The Data Mining Forum
This forum is about data mining
, data science
and big data
: algorithms, source code, datasets, implementations, optimizations, etc. You are welcome to post call for papers, data mining job ads, link to source code of data mining algorithms or anything else related to data mining. The forum is hosted by P. Fournier-Viger
. No registration is required to use this forum!
Difference between equivalence class and sequence prefix tree
Date: April 19, 2021 01:04PM
I have one question regarding theory about algorithms SPADE and SPAM. I already read both papers about these algorithms, but one thing is still not clear, and that is the difference between equivalence classes (SPADE) and lexicographic tree (SPAM). As I understand it, they both divide the search space using prefixes. Is there any significant difference between these two representations?
Re: Difference between equivalence class and sequence prefix tree
Date: April 19, 2021 09:52PM
To design an algorithm for pattern mining, a key issue is to represent the search space in such way that it can be explored without missing any patterns and that the same pattern will not be visited twice (that would waste time).
Both SPAM and SPADE are similar but they do have some differences.
First, a similarity is that both SPAM and SPADE use a vertical database representation (the ID-lists). In SPAM, the difference is that the ID-lists are represented as bit vectors, while in SPADE, they are represented as list of integers. However, there also exist a version of SPADE called BITSPADE, which represents ID-lists as bit vectors just like SPAM.
So what is the main difference between BitSPADE/SPADE and SPAM?
The main difference is how they generate candidate patterns.
SPAM will recursively try to append single items to each frequent pattern to make larger patterns. For this, SPAM performs two types of extensions : i-extensions and s-extensions.
SPADE on the other hand will try to merge two frequent patterns to make larger patterns.
The approach of SPADE is better because there will be less combinations to try.....

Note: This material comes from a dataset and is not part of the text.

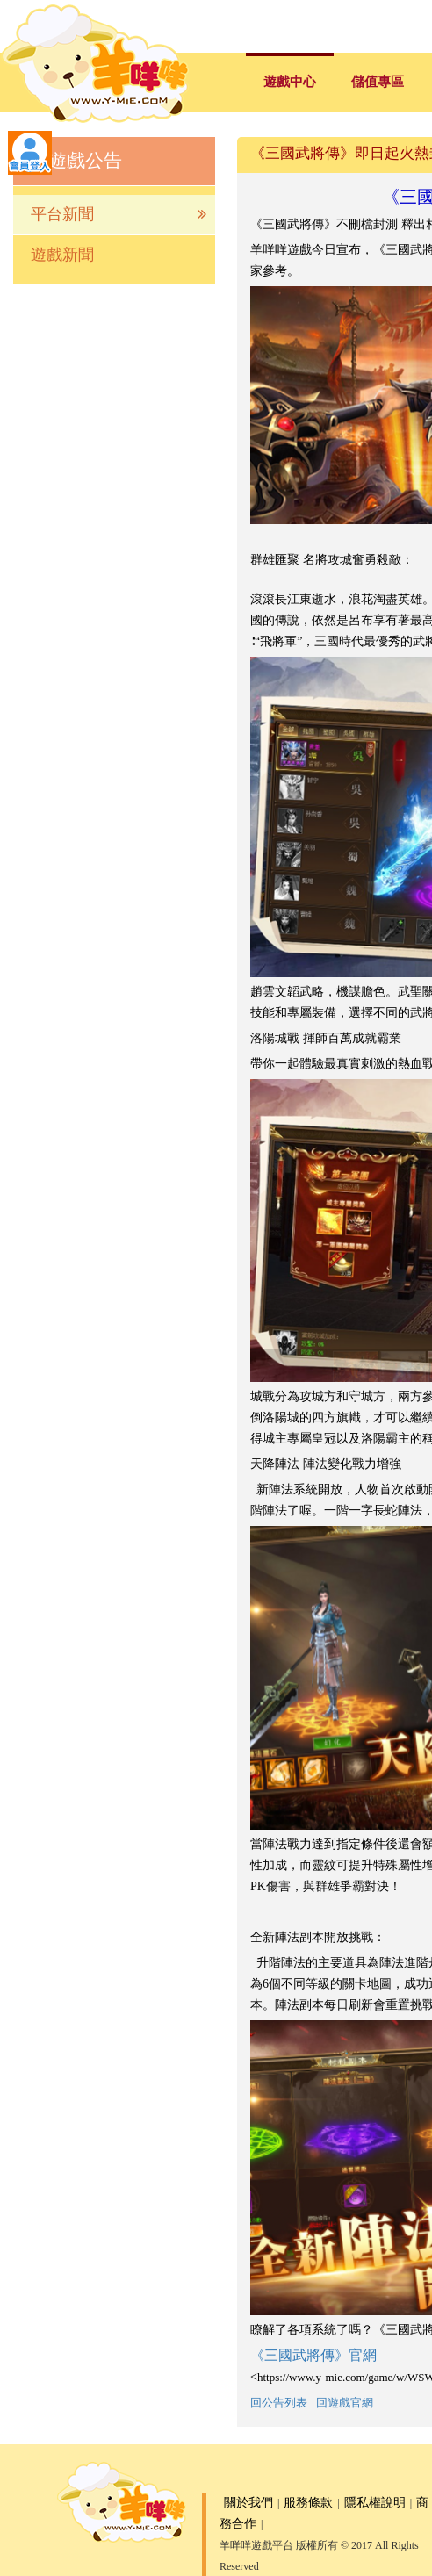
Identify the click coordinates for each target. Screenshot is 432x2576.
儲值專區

For example, if you have two frequent patters like ABC and ABD, SPADE will combine them to make ABCD or ABDC for example.
But SPAM, maybe will try to combine ABC with many single items to generate many possibilities like:
Maybe some of these possibilities are useless....
The idea in SPADE is to only combine two patterns if they are in the same equivalence class.
In SPAM, there is no concept of equivalence class. SPAM will just try to combine many single items with each pattern and this may make a lot more candidates...
That is the main idea. Hope this is clear.
You can also check our paper about CM-SPADE and CM-SPAM where we improved them with some techniques called CMAP to further reduced the search space and make both algorithms more efficient.
Edited 1 time(s). Last edit at 04/19/2021 09:52PM by webmasterphilfv.